Excessive reliance on molecular tests for Clostridium difficile infection, without testing for toxins and making a careful clinical assessment, is likely to result in overdiagnosis, overtreatment and excessive healthcare costs, a new study suggests.
Researchers led by Dr Christopher Polage analysed the laboratory findings in 1,416 inpatients at the University of California Davis Medical Center who were tested for the infection.
There were 21% who were positive by PCR and 45% positive for toxins on enzyme immunoassay (EIA).
Patients who were PCR-positive but were free of toxin had a lower C. difficile bacterial load and less antibiotic exposure, faecal inflammation and diarrhoea than those who were positive on both tests.
There were no CDI-related complications in those positive by PCR alone compared to 10 with complications in those who were also toxin-positive.
Recurrent infection was a contributing factor to death within 30 days in one and 11 patients in these two groups, respectively.
“Patients with a positive molecular test result and a negative toxin immunoassay test result had outcomes that were comparable to patients without C. difficile by either method,” Dr Polage said.
A commentary on the report, published in JAMA Internal Medicine, concluded that no laboratory test was sufficient to diagnose C. difficile infection – as opposed to non-pathogenic colonisation.
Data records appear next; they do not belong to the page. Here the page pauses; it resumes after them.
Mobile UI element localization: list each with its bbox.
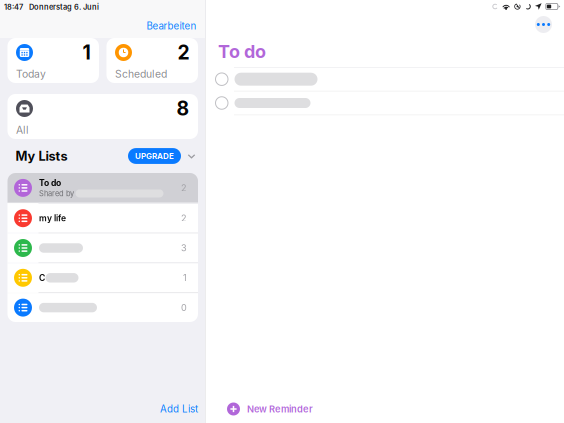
button[interactable]: 3: [8, 233, 198, 262]
staticText: Donnerstag 6. Juni: [29, 3, 99, 11]
button[interactable]: More options: [535, 16, 552, 33]
button[interactable]: C: [8, 262, 198, 292]
button[interactable]: To do: [8, 173, 198, 203]
staticText: 0: [181, 302, 187, 313]
staticText: my life: [39, 213, 66, 223]
staticText: Shared by: [39, 189, 74, 198]
staticText: To do: [218, 41, 266, 62]
staticText: 2: [181, 183, 187, 193]
staticText: Scheduled: [115, 68, 167, 80]
staticText: 3: [181, 243, 187, 253]
button[interactable]: 2: [106, 38, 198, 83]
staticText: Bearbeiten: [146, 20, 196, 32]
staticText: 2: [178, 41, 190, 64]
staticText: 2: [181, 213, 187, 224]
button[interactable]: Bearbeiten: [140, 17, 206, 35]
button[interactable]: my life: [8, 203, 198, 233]
button[interactable]: 8: [8, 94, 198, 139]
staticText: 1: [82, 41, 90, 64]
staticText: UPGRADE: [135, 151, 174, 161]
staticText: 18:47: [4, 3, 23, 11]
button[interactable]: Collapse My Lists: [185, 152, 198, 160]
staticText: 8: [176, 97, 190, 120]
button[interactable]: New Reminder: [227, 398, 313, 420]
staticText: My Lists: [16, 148, 68, 164]
staticText: All: [16, 124, 29, 136]
staticText: Today: [16, 68, 46, 80]
button[interactable]: 1: [8, 38, 99, 83]
staticText: New Reminder: [247, 404, 313, 414]
staticText: 1: [183, 272, 187, 283]
button[interactable]: 0: [8, 292, 198, 322]
staticText: C: [39, 273, 45, 283]
button[interactable]: UPGRADE: [128, 148, 181, 164]
staticText: To do: [39, 178, 61, 188]
staticText: Add List: [160, 403, 198, 415]
button[interactable]: Add List: [154, 398, 198, 420]
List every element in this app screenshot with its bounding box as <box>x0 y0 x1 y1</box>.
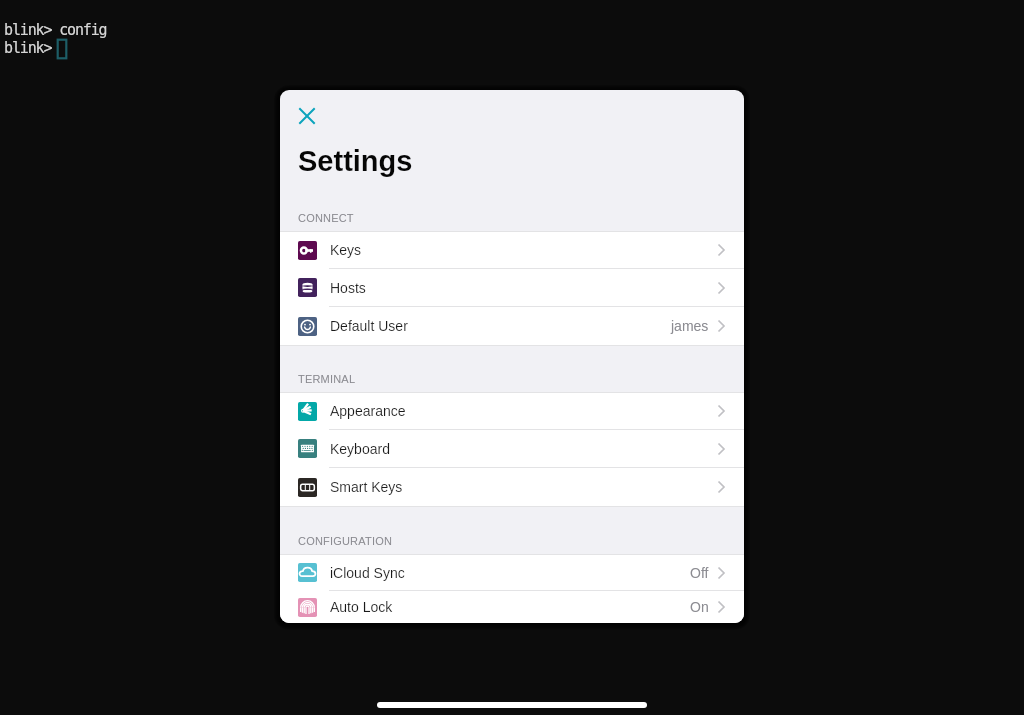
staticText: Keyboard <box>330 441 390 457</box>
staticText: iCloud Sync <box>330 565 405 581</box>
button[interactable]: Auto Lock <box>280 591 744 623</box>
staticText: blink> config <box>4 21 107 38</box>
staticText: james <box>671 318 709 334</box>
staticText: blink> <box>4 39 52 56</box>
staticText: Settings <box>298 145 413 177</box>
button[interactable]: iCloud Sync <box>280 555 744 591</box>
staticText: Appearance <box>330 403 406 419</box>
staticText: CONNECT <box>298 212 354 224</box>
staticText: Auto Lock <box>330 599 393 615</box>
staticText: On <box>690 599 709 615</box>
button[interactable]: Default User <box>280 307 744 345</box>
staticText: Default User <box>330 318 408 334</box>
staticText: Keys <box>330 242 362 258</box>
staticText: Off <box>690 565 709 581</box>
button[interactable]: Keys <box>280 232 744 269</box>
button[interactable]: Keyboard <box>280 430 744 468</box>
staticText: Hosts <box>330 280 366 296</box>
staticText: TERMINAL <box>298 373 356 385</box>
button[interactable]: Close <box>289 98 325 134</box>
staticText: Smart Keys <box>330 479 403 495</box>
staticText: CONFIGURATION <box>298 535 393 547</box>
button[interactable]: Hosts <box>280 269 744 307</box>
button[interactable]: Smart Keys <box>280 468 744 506</box>
button[interactable]: Appearance <box>280 393 744 430</box>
“While a diagnostic assay may indicate the absence or presence of the organism or its toxins, the test by itself does not determine who does or does not have CDI,” it said.
“One of the challenges in diagnosing CDI is that there are more asymptomatic C. difficile carriers than there are people with CDI in the community and in the hospital.
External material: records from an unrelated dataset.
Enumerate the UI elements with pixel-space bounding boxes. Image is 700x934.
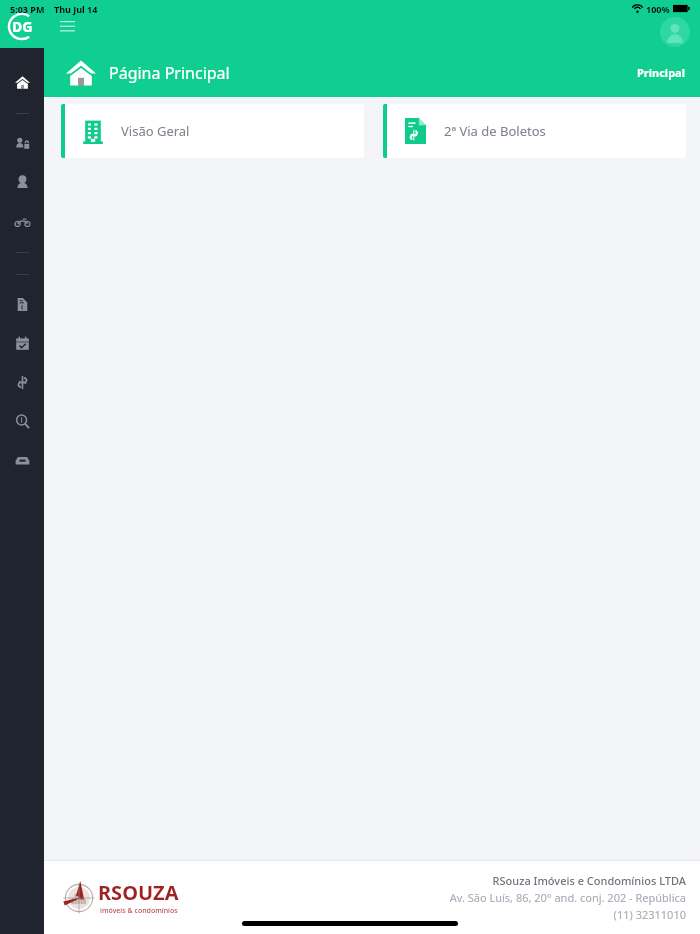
- staticText: (11) 32311010: [613, 907, 686, 922]
- button[interactable]: Documents: [0, 285, 44, 324]
- button[interactable]: Vehicles: [0, 202, 44, 241]
- staticText: RSouza Imóveis e Condomínios LTDA: [492, 873, 686, 888]
- button[interactable]: Home: [0, 63, 44, 102]
- button[interactable]: Inbox: [0, 441, 44, 480]
- staticText: RSOUZA: [98, 879, 179, 906]
- button[interactable]: Search charges: [0, 402, 44, 441]
- staticText: Visão Geral: [121, 122, 190, 140]
- button[interactable]: Menu: [54, 13, 81, 40]
- staticText: 2ª Via de Boletos: [444, 122, 546, 140]
- staticText: DG: [12, 17, 33, 36]
- staticText: Av. São Luís, 86, 20° and. conj. 202 - R…: [449, 890, 686, 905]
- staticText: 5:03 PM: [10, 3, 45, 15]
- button[interactable]: Account: [660, 17, 690, 47]
- button[interactable]: Schedule: [0, 324, 44, 363]
- staticText: Principal: [637, 65, 685, 80]
- button[interactable]: 2ª Via de Boletos: [383, 104, 686, 158]
- staticText: 100%: [646, 3, 670, 15]
- button[interactable]: Users and access: [0, 124, 44, 163]
- staticText: imóveis & condomínios: [100, 906, 178, 916]
- staticText: Thu Jul 14: [54, 3, 98, 15]
- staticText: Página Principal: [109, 62, 230, 84]
- button[interactable]: Principal: [637, 65, 685, 80]
- button[interactable]: Visão Geral: [61, 104, 364, 158]
- button[interactable]: Profile: [0, 163, 44, 202]
- button[interactable]: DG logo: [6, 10, 39, 43]
- button[interactable]: Finance: [0, 363, 44, 402]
“It is estimated 3% to 7% of the healthy adult population are colonised.”
The best test to diagnose CDI remains unknown, the commentary stated, and all available diagnostic assays have advantages and disadvantages.
This new study “contributes to the mounting evidence that most additional positive results of PCR-based C. difficile diagnostics compared with toxin EIAs represent asymptomatic colonization, not CDI.
“Regardless of which assay is used, it is best to remember to treat the patient, not the test.”
The Australasian Society for Infectious Diseases released guidelines on CDI diagnosis and treatment in 2011 (MJA 2011; 194: 353-358), listing the pros and cons of available diagnostic strategies but without clear recommendations on the optimal approach.
“The optimal diagnostic algorithm (for sensitivity and cost) is controversial,” they state.